Question

In a triangle ABC $ {r_1} = 39,{r_2} = 70 $ and $ \angle C = \dfrac{\pi }{2} $ then, if $ \vartriangle = {P_1}{P_2}{P_3}{P_4}{P_5} $ where $ {P_1},{P_2},{P_3},{P_4},{P_5} $ are primes then max if $ \left\{ {{P_1},{P_2},{P_3},{P_4},{P_5}} \right\} $ is
A) 7
B) 5
C) 13
D) 17

Answer 1

Hint: In a triangle when the length of two sides and one angle is given, then the area of the triangle will be $ \dfrac{{ab\sin C}}{2} $ where a, b are the lengths of the given sides and C is the given angle. After finding the area of the triangle, prime factorize the value of the area which gives the highest prime number value.
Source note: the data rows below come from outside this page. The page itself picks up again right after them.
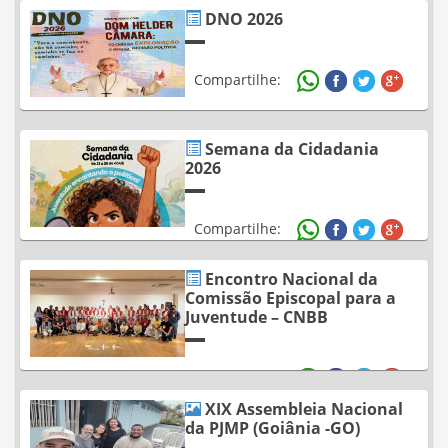
DNO 2026
Compartilhe:
Semana da Cidadania
2026
Compartilhe:
Encontro Nacional da
Comissão Episcopal para a
Juventude – CNBB
Compartilhe:
XIX Assembleia Nacional
da PJMP (Goiânia -GO)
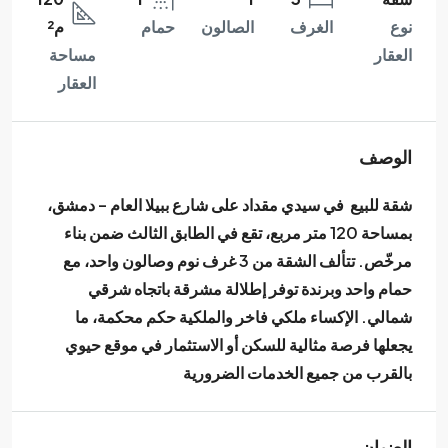
نوع
الغرف
الصالون
حمام
م²
العقار
مساحة
العقار
الوصف
شقة للبيع في سيدي مقداد على شارع ببيلا العام – دمشق،
بمساحة 120 متر مربع، تقع في الطابق الثالث ضمن بناء
مرخّص. تتألف الشقة من 3 غرف نوم وصالون واحد، مع
حمام واحد وبرندة توفر إطلالة مشرقة باتجاه شرقي
شمالي. الإكساء ملكي فاخر والملكية حكم محكمة، ما
يجعلها فرصة مثالية للسكن أو الاستثمار في موقع حيوي
بالقرب من جميع الخدمات الضرورية
العنوان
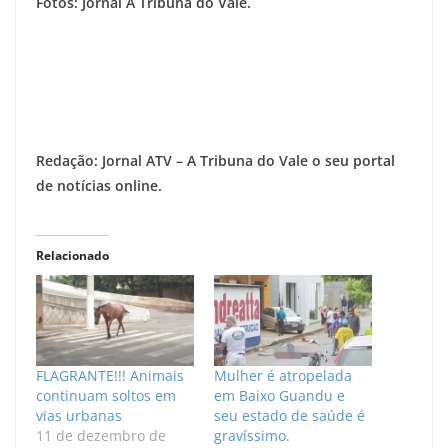
Fotos: Jornal A Tribuna do Vale.
Redação: Jornal ATV – A Tribuna do Vale o seu portal
de notícias online.
Relacionado
FLAGRANTE!!! Animais
Mulher é atropelada
continuam soltos em
em Baixo Guandu e
vias urbanas
seu estado de saúde é
11 de dezembro de
gravíssimo.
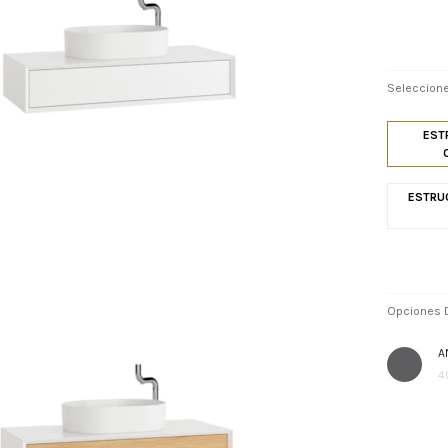
Seleccione
EST
ESTRUC
Opciones D
A
4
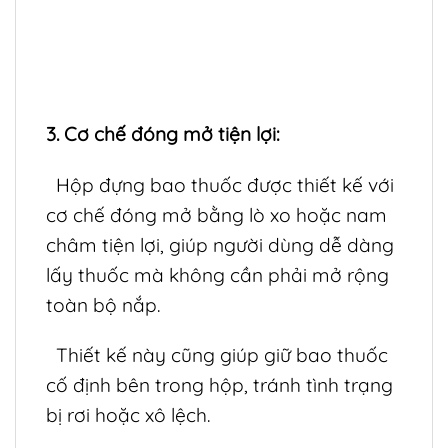
3. Cơ chế đóng mở tiện lợi:
Hộp đựng bao thuốc được thiết kế với
cơ chế đóng mở bằng lò xo hoặc nam
châm tiện lợi, giúp người dùng dễ dàng
lấy thuốc mà không cần phải mở rộng
toàn bộ nắp.
Thiết kế này cũng giúp giữ bao thuốc
cố định bên trong hộp, tránh tình trạng
bị rơi hoặc xô lệch.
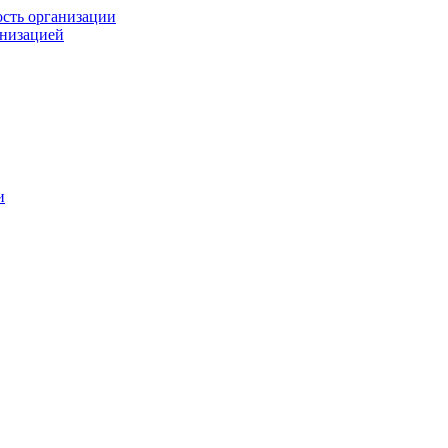
ость организации
анизацией
и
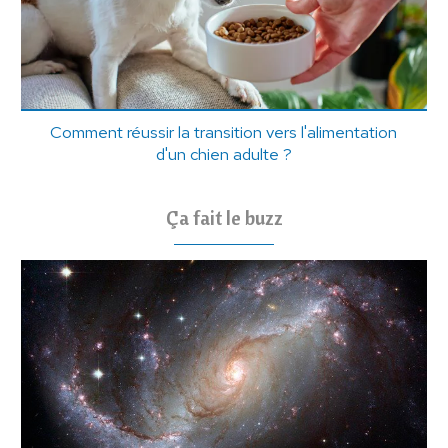
Comment réussir la transition vers l'alimentation
d'un chien adulte ?
Ça fait le buzz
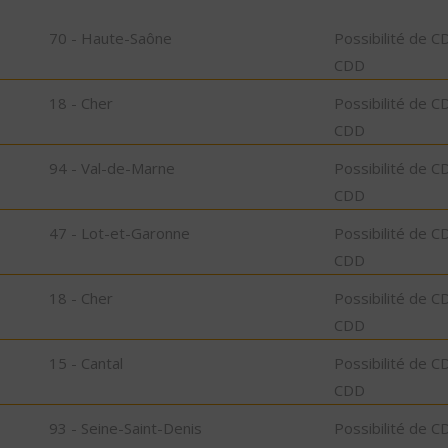
70 - Haute-Saône
Possibilité de C
CDD
18 - Cher
Possibilité de C
CDD
94 - Val-de-Marne
Possibilité de C
CDD
47 - Lot-et-Garonne
Possibilité de C
CDD
18 - Cher
Possibilité de C
CDD
15 - Cantal
Possibilité de C
CDD
93 - Seine-Saint-Denis
Possibilité de C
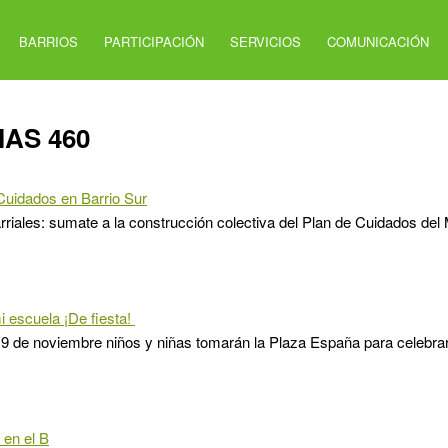
BARRIOS
PARTICIPACIÓN
SERVICIOS
COMUNICACIÓN
IAS 460
Cuidados en Barrio Sur
rriales: sumate a la construcción colectiva del Plan de Cuidados del 
mi escuela ¡De fiesta!
19 de noviembre niños y niñas tomarán la Plaza España para celebr
 en el B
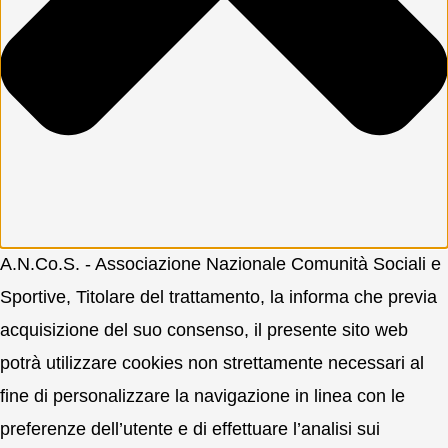
A.N.Co.S. - Associazione Nazionale Comunità Sociali e
Sportive, Titolare del trattamento, la informa che previa
acquisizione del suo consenso, il presente sito web
potrà utilizzare cookies non strettamente necessari al
fine di personalizzare la navigazione in linea con le
preferenze dell’utente e di effettuare l’analisi sui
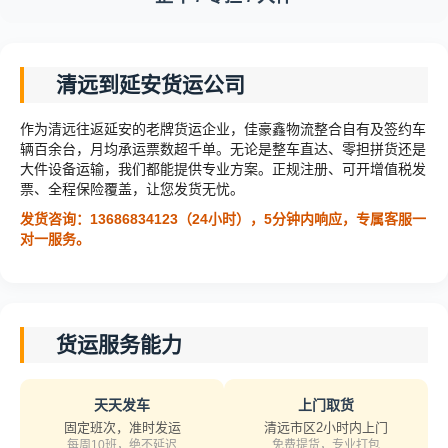
清远到延安货运公司
作为清远往返延安的老牌货运企业，佳豪鑫物流整合自有及签约车
辆百余台，月均承运票数超千单。无论是整车直达、零担拼货还是
大件设备运输，我们都能提供专业方案。正规注册、可开增值税发
票、全程保险覆盖，让您发货无忧。
发货咨询：13686834123（24小时），5分钟内响应，专属客服一
对一服务。
货运服务能力
天天发车
上门取货
固定班次，准时发运
清远市区2小时内上门
每周10班，绝不延迟
免费提货，专业打包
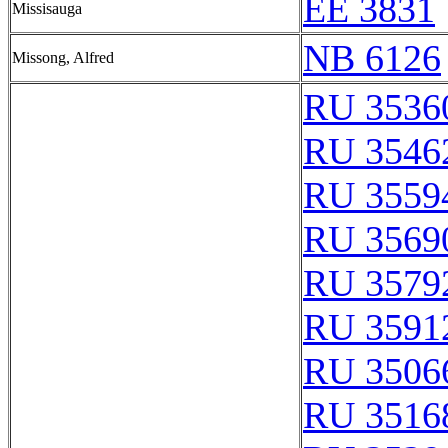
EE 3831
Missisauga
NB 6126
Missong, Alfred
RU 3536
RU 3546
RU 3559
RU 3569
RU 3579
RU 3591
RU 3506
RU 3516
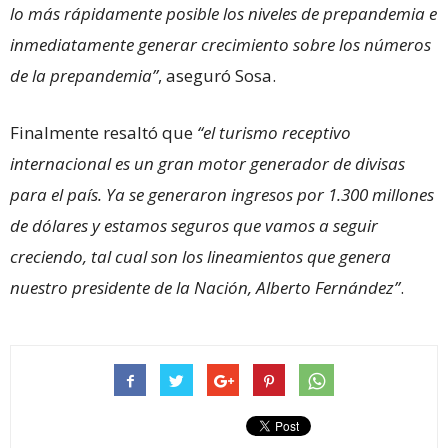
lo más rápidamente posible los niveles de prepandemia e
inmediatamente generar crecimiento sobre los números
de la prepandemia”
, aseguró Sosa.
Finalmente resaltó que
“el turismo receptivo
internacional es un gran motor generador de divisas
para el país. Ya se generaron ingresos por 1.300 millones
de dólares y estamos seguros que vamos a seguir
creciendo, tal cual son los lineamientos que genera
nuestro presidente de la Nación, Alberto Fernández”
.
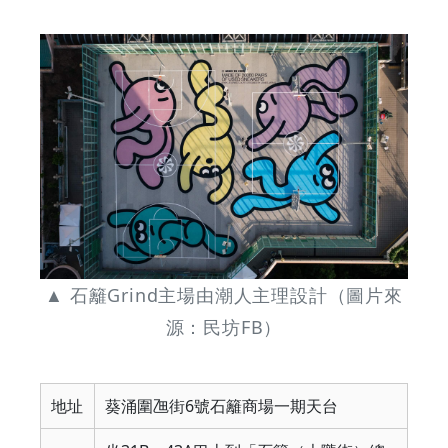
▲ 石籬Grind主場由潮人主理設計（圖片來
源：民坊FB）
地址
葵涌圍乪街6號石籬商場一期天台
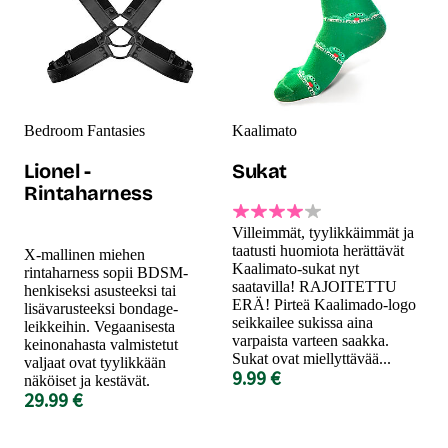
Bedroom Fantasies
Kaalimato
Lionel -
Sukat
Rintaharness
Villeimmät, tyylikkäimmät ja
taatusti huomiota herättävät
X-mallinen miehen
Kaalimato-sukat nyt
rintaharness sopii BDSM-
saatavilla! RAJOITETTU
henkiseksi asusteeksi tai
ERÄ! Pirteä Kaalimado-logo
lisävarusteeksi bondage-
seikkailee sukissa aina
leikkeihin. Vegaanisesta
varpaista varteen saakka.
keinonahasta valmistetut
Sukat ovat miellyttävää...
valjaat ovat tyylikkään
9.99 €
näköiset ja kestävät.
29.99 €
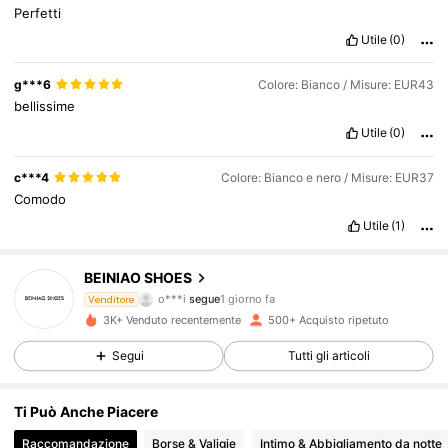
Perfetti
Utile
(0)
g***6
Colore: Bianco / Misure: EUR43
bellissime
Utile
(0)
c***4
Colore: Bianco e nero / Misure: EUR37
Comodo
Utile
(1)
393 Follower
4.82
BEINIAO SHOES
o***i
segue
1 giorno fa
Venditore
393 Follower
4.82
3K+ Venduto recentemente
500+ Acquisto ripetuto
Segui
Tutti gli articoli
393 Follower
4.82
Ti Può Anche Piacere
393 Follower
4.82
Raccomandazione
Borse & Valigie
Intimo & Abbigliamento da notte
Complete step-by-step answer:
We are given a triangle ABC, where the lengths of the sides is $ {r_1} = 39,{r_2} = 70 $ and length of the included angle is $ \angle C = \dfrac{\pi }{2} $

Area of the triangle ABC is $ \dfrac{{ab\sin C}}{2} $ , where a=AC=39, b=BC=70 and C= $ \angle C = \dfrac{\pi }{2} $
Area of ABC is
 $
   = \dfrac{{39 \times 70 \times \sin \dfrac{\pi }{2}}}{2} \\
  \sin \dfrac{\pi }{2} = 1 \\
   = \dfrac{{39 \times 70 \times 1}}{2} \\
   = 39 \times 35 \\
   = 1365 \\
 $
Area of the triangle ABC is 1365 square units.
Prime factorize 1365. 2 is the first prime but 1365 is an odd number so it is not divisible by 2. So start from 3.
1365 can be written as 3 times 455.
 $ 1365 = 3 \times 455 $
455 can be written as 5 times 91
 $ 1365 = 3 \times 5 \times 91 $
91 can be written as 7 times 13
 $ 1365 = 3 \times 5 \times 7 \times 13 $
13 is a prime number, so there will be no further factorization.
1365 can be written as the product of 3, 5, 7 and 13. The maximum of 3, 5, 7 and 13 is 13.
Therefore, from among the options given in the question Option C is correct.
So, the correct answer is “Option C”.

Note: When two sides and an angle are given for a triangle, then the method of calculating the area is known as the side-angle-side method. And the area $ \dfrac{{ab\sin C}}{2} $ can be used in any triangle not just for right angled triangles.